Name:
Location: United Kingdom

I am a software developer and consultant with more than a quarter of a century of technology change and challenges to draw experience from. While I maintain and exercise some skills from the dark ages of computing I also enjoy taming the new technologies as they turn up – always looking for ways to deliver truly effective software systems to my customers.

Monday, August 13, 2007

The lure of interesting problems

We can all get caught up in solving interesting problems – even when simple alternate solutions are staring us in the face. Example:

A program that had been running as part of a financial application since 1992. In the year 2000 I was asked to change the program so that it output a precisely formatted document alongside it’s existing functionality. As the program was running on a VMS system this document had to be achieved using ASCII character output only – so that left PostScript as the obvious option even though I knew nothing about it’s syntax. As one of the techies at that business had a PostScript manual of sorts at the back of a shelf I learned enough PostScript to produce the document – although I wisely appended a long description of how this had been done in comments within the program – a message to myself or anyone who followed. Seven years later – up popped a bug. How wise had I been? – well not very, as it turned out. The document output contained a name and an address and it had become customary among those running the system to use brackets within these fields – something like “United Consolidated Industries (trading as ACME)” perhaps.

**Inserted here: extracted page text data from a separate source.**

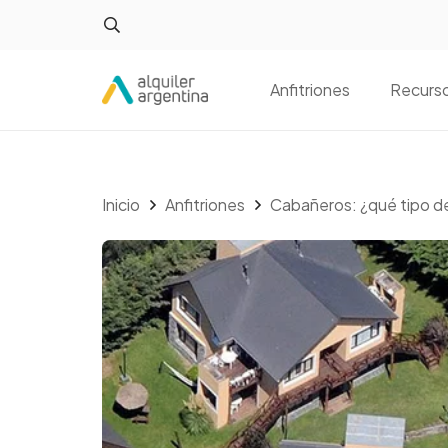
Anfitriones
Recurs
Inicio
Anfitriones
Cabañeros: ¿qué tipo de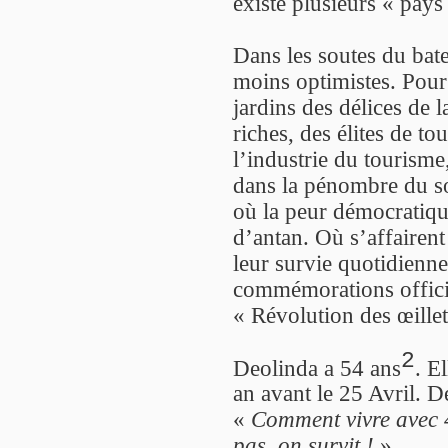
existe plusieurs « pays
Dans les soutes du bate
moins optimistes. Pour le
jardins des délices de 
riches, des élites de to
l’industrie du tourism
dans la pénombre du s
où la peur démocratiqu
d’antan. Où s’affairent
leur survie quotidienn
commémorations officie
« Révolution des œillet
2
Deolinda a 54 ans
. E
an avant le 25 Avril. De
«
Comment vivre avec 
pas, on survit !
»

Anyone who knows anything about PostScript is already laughing and (correctly) classifying me as a hopeless beginner. Let me explain. Text strings in PostScript are enclosed within brackets. Matched pairs of left and right hand brackets within those text delimiting brackets are treated as part of the string. The bug, of course, was the first time that an unmatched bracket turned up within such a string. This completely “threw” the PostScript interpreter of the printer and all subsequent output following the error was ignored.

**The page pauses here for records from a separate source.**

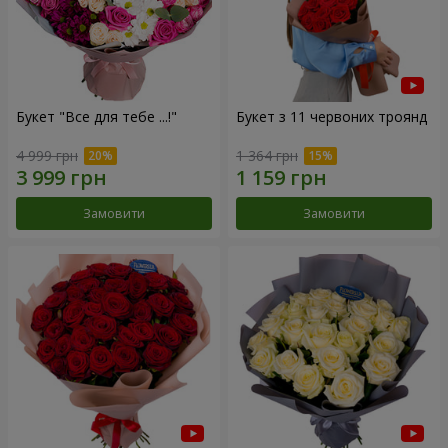
Букет "Все для тебе ...!"
Букет з 11 червоних троянд
4 999 грн
1 364 грн
Замовити
Замовити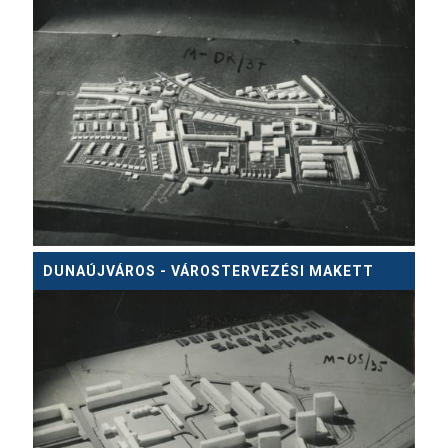
DUNAÚJVÁROS - VÁROSTERVEZÉSI MAKETT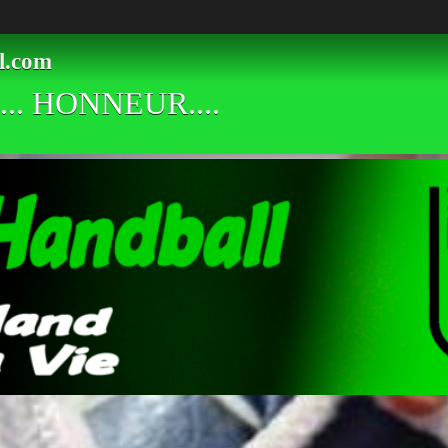
l.com
.. HONNEUR....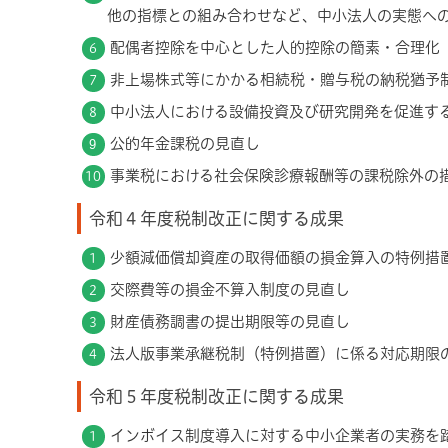
他の指標との組み合わせなど、中小法人の実態へ
配偶者控除を中心とした人的控除の簡素・合理化
非上場株式等にかかる相続税・贈与税の納税猶予
中小法人における設備投資及び研究開発を促進す
公的年金課税の見直し
事業税における社会保険診療報酬等の課税除外の
令和４年度税制改正に関する成果
少額減価償却資産の取得価額の損金算入の特例措
交際費等の損金不算入制度の見直し
財産債務調書の提出期限等の見直し
法人版事業承継税制（特例措置）に係る対応期限
令和５年度税制改正に関する成果
インボイス制度導入に対する中小企業者の実務を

It gets worse though. I had been doing a few things that week that involved parsing strings. So right away I saw this as a parsing problem. I wrote a function that used an array as a “stack” that parsed each string at risk – ensuring that only matched pairs of brackets – no matter how deeply nested – reached the PostScript print file. A neat elegant solution that I was feeling quite warm about until I started to laugh. The common sense bit of my brain had at last got my attention and pointed out that PostScript must have a string escape character and that it was probably the backslash (these things tend to get copied from one domain to another). Of course common sense was right as a Google search quickly confirmed (I told you I did not know any PostScript) – the true solution to the bug was simple and pragmatic – but nothing like as interesting as my function.

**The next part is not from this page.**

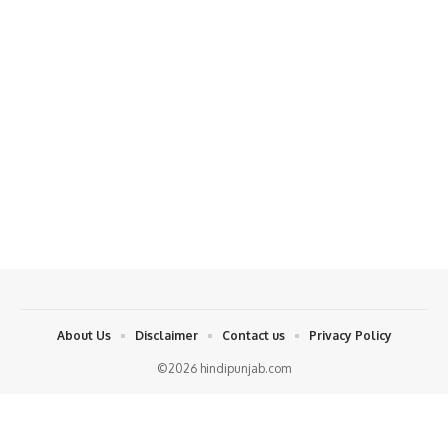
About Us
Disclaimer
Contact us
Privacy Policy
©2026 hindipunjab.com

So apart from persuading potential customers that my consultancy services are to be avoided – is there any point to this little confession? If we can get caught up by an interesting problem (in my case) to the point of missing the obvious then might that apply to larger software architectural building blocks as well – perhaps even to whole systems. Yes – I am alluding to my post of last week that touched on the “Big Ball of Mud” (BBOM) pattern and it’s place as a de-facto standard for software architecture. Remember – systems based upon that pattern can be long lived and prove cost effective – above all they number among the projects that made it to implementation. A great many projects never make it. It is held that a common cause of project failure is a lack of good design – and I am assuming for the moment that proponents of “good design” are unlikely to include the BBOM pattern in the category of “good”. Might a deliberate lack of a coherent design in fact be good design? Are there characteristics of successful (defined as implemented) BBOM based systems that support their success and differentiate them from the (sometimes elegantly designed) failures that never make it into production? I suppose I am wondering if there is good design deep within the BBOM pattern – or is that just too inconsistent a thought – even for me?